The rise of MDR bacteria, caused by inconsiderate use of antibiotics, is one of the biggest threats to public health worldwide. The use of antimicrobial materials to prevent infections is, therefore, important to help to mitigate antibiotic overuse. Here, DACbs were used as solid support for the immobilization of GOx for the release of antimicrobial concentrations of H2O2. The porosity and degree of oxidation of the DACbs were easily controlled by modulating the periodate concentration in solution before the oxidation reaction. The degree of oxidation and the pH used for the functionalization process significantly affected the binding affinity of GOx for cellulose, the beads’ mechanical properties, and the H2O2 release. Alkaline pH was disruptive toward the DACbs and also caused enzyme deactivation.

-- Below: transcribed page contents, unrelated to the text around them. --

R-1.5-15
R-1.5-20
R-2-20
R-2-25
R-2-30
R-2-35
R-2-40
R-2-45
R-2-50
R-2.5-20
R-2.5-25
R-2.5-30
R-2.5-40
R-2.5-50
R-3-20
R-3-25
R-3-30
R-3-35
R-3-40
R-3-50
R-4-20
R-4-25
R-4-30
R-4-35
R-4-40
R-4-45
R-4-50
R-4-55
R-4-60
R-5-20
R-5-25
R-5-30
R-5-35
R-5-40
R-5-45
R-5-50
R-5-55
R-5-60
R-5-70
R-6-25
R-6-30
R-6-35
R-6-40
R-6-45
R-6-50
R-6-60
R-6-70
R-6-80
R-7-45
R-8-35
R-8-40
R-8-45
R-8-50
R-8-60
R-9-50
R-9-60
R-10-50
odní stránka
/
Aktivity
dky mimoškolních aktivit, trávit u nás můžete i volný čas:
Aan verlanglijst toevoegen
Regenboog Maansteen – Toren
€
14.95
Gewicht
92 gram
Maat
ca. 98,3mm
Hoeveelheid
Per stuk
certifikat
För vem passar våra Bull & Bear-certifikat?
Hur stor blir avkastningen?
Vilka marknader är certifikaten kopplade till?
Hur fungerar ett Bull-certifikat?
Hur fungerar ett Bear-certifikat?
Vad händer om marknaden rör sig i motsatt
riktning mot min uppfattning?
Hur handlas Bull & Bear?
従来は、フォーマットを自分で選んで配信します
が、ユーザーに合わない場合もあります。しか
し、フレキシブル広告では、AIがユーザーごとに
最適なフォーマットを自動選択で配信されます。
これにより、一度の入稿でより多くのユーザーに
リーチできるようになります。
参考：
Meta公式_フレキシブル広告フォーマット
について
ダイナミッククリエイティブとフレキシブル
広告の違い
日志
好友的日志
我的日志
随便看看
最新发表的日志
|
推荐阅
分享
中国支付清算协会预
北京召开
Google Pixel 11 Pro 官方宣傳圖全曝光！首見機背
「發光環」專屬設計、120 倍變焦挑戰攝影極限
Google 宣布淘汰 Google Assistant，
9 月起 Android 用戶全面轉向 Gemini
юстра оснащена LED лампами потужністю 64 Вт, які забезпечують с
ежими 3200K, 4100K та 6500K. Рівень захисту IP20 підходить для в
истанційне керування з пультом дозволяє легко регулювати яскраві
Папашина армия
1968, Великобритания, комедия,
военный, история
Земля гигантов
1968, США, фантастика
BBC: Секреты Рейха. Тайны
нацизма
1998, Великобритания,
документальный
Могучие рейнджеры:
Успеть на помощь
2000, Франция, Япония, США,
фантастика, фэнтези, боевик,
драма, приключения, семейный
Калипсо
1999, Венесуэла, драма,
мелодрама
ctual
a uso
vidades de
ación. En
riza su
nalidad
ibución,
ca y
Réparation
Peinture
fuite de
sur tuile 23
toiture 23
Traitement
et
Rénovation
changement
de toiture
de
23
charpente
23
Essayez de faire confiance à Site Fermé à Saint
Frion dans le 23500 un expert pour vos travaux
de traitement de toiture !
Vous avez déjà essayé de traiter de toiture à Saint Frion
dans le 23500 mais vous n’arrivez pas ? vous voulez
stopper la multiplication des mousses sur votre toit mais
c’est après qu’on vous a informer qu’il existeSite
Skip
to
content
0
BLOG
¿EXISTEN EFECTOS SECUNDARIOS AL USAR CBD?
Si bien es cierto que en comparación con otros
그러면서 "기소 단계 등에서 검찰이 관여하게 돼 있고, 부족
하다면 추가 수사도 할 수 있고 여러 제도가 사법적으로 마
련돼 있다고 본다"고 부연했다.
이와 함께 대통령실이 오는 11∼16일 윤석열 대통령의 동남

On the contrary, the periodate oxidation of cellulose had a positive effect on the retention of enzyme activity upon immobilization and upon storage at pH 6 and 8. The H2O2 released from the functionalized beads was able to inhibit the growth of four different bacterial strains including P. aeruginosa and methicillin-resistant S. aureus, known to be among the hardest to eradicate in the wound environment.[57] The relatively high H2O2 concentrations (≈ 1.8 mM) produced and the prolonged shelf life (at least 2 weeks) make the functionalized beads designed herein a promising and versatile antimicrobial material.